El estudio, publicado en la revista 'Insect Biochemistry and Molecular Biology', revela que el destino de las crías no depende únicamente de la genética. De hecho, todas las larvas hembras provienen de huevos similares y comparten el mismo ADN, pero no todas siguen el mismo camino: algunas se convierten en obreras y otras en reinas capaces de fundar nuevas colonias.
Los investigadores identificaron a la hormona juvenil como la pieza clave detrás de esta transformación. Esta sustancia regula procesos esenciales en los insectos, como el crecimiento, la muda y la reproducción.
Para entender su función, el equipo realizó experimentos controlados con pequeños grupos de obreras y larvas. Cuando aplicaron la hormona directamente sobre las larvas, ocurrió algo inesperado: en lugar de convertirse en reinas, muchas fueron eliminadas por las propias obreras.
Sin embargo, cuando la hormona fue administrada a las abejas obreras, estas la incorporaron al alimento elaborado a partir de néctar y polen. Las larvas que consumieron ese alimento enriquecido crecieron más, ganaron peso y mostraron una mayor probabilidad de convertirse en reinas.
Según los autores, esto demuestra por primera vez que las obreras controlan indirectamente el desarrollo de las futuras líderes de la colonia mediante la alimentación.
El hallazgo modifica la visión tradicional sobre cómo funcionan estas sociedades de insectos. Hasta ahora, se pensaba que la estructura era una jerarquía vertical encabezada por la reina, pero el estudio sugiere un sistema mucho más descentralizado.
Las obreras, encargadas del cuidado de las crías, son quienes influyen en el desarrollo de cada larva al decidir cuánto alimento enriquecido con hormona reciben.
"Es un ejemplo sorprendente de cómo el mismo genotipo puede producir formas de vida completamente distintas", explicó la entomóloga Etya Amsalem, autora principal del estudio.
Las diferencias entre castas son notables: las reinas son más grandes, longevas y reproductivas, mientras que las obreras son más pequeñas y no se reproducen.
Los científicos también descubrieron que las larvas solo responden a esta hormona en un momento específico: entre los días siete y ocho de su desarrollo.

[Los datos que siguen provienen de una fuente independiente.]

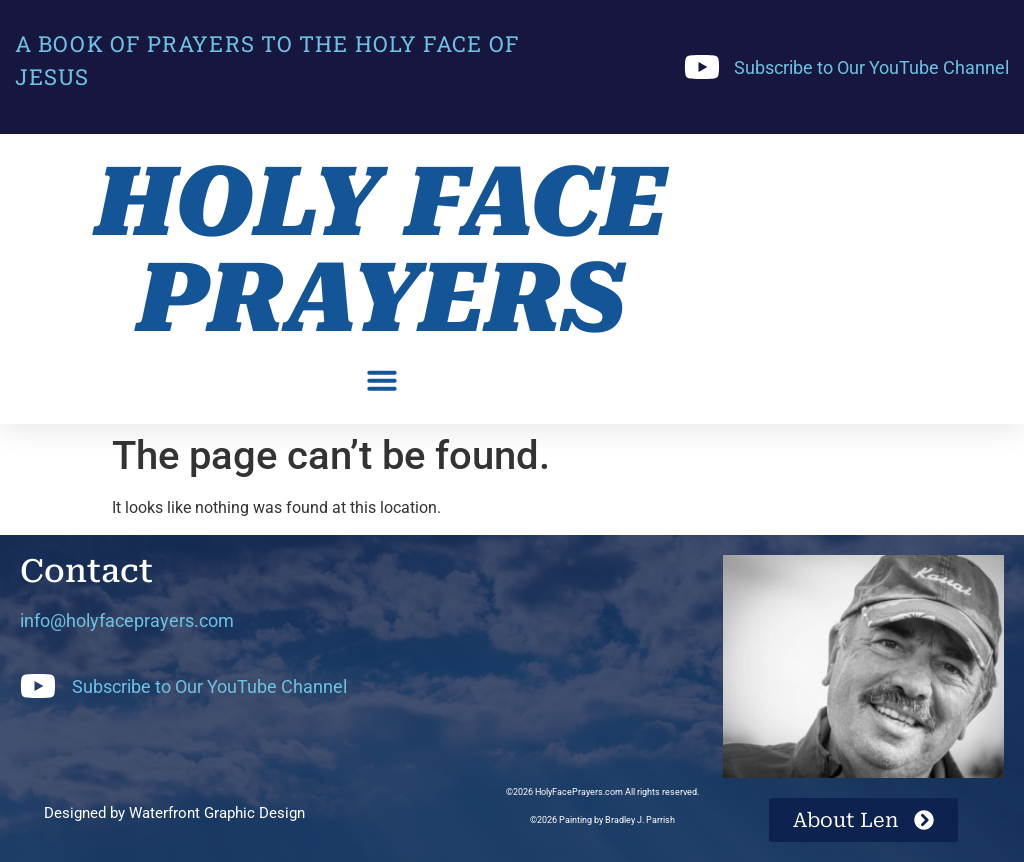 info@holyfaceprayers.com (127, 620)
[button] (382, 380)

Durante esa breve ventana, recibir suficiente hormona juvenil puede cambiar su destino biológico y convertirlas en futuras reinas. Fuera de ese periodo, ese desarrollo ya queda prácticamente definido.

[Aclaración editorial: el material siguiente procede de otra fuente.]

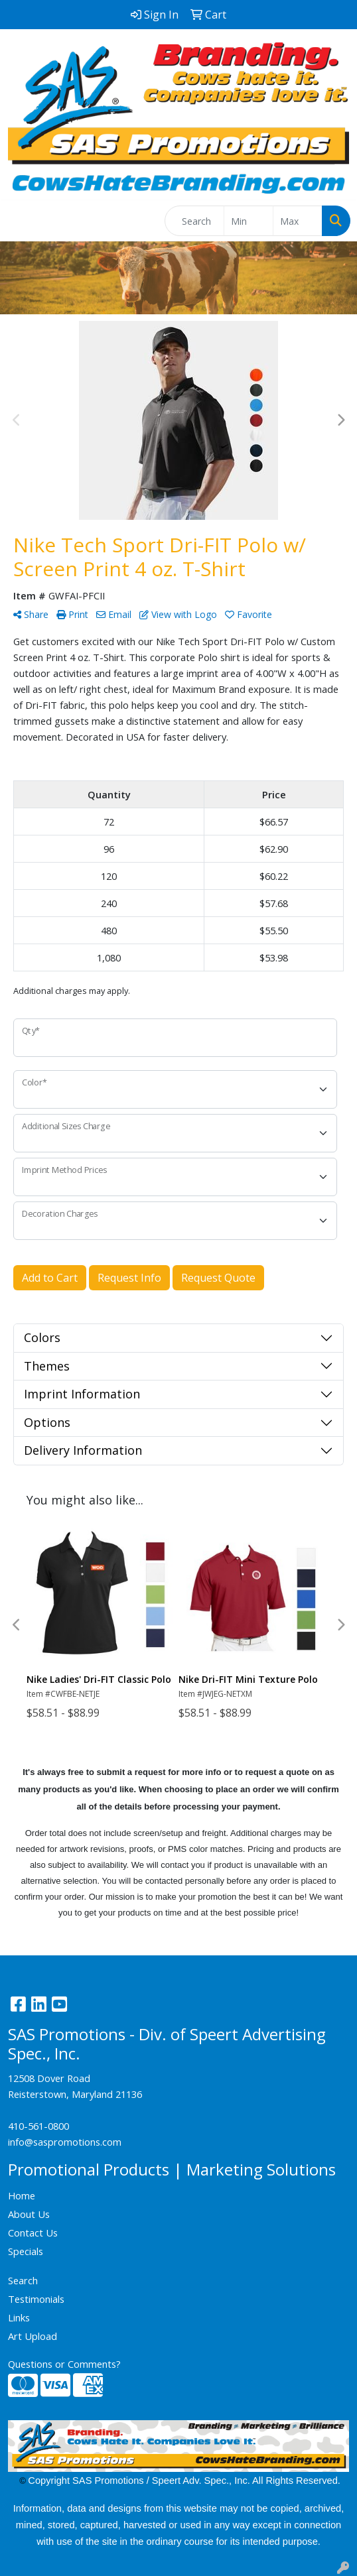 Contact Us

Este proceso suele intensificarse al final de la temporada cálida, cuando las colonias comienzan a prepararse para producir nuevas reinas y machos antes de colapsar en otoño.
Los investigadores consideran que estos resultados podrían ayudar a mejorar la cría comercial de abejorros, insectos fundamentales para la polinización de cultivos y ecosistemas naturales.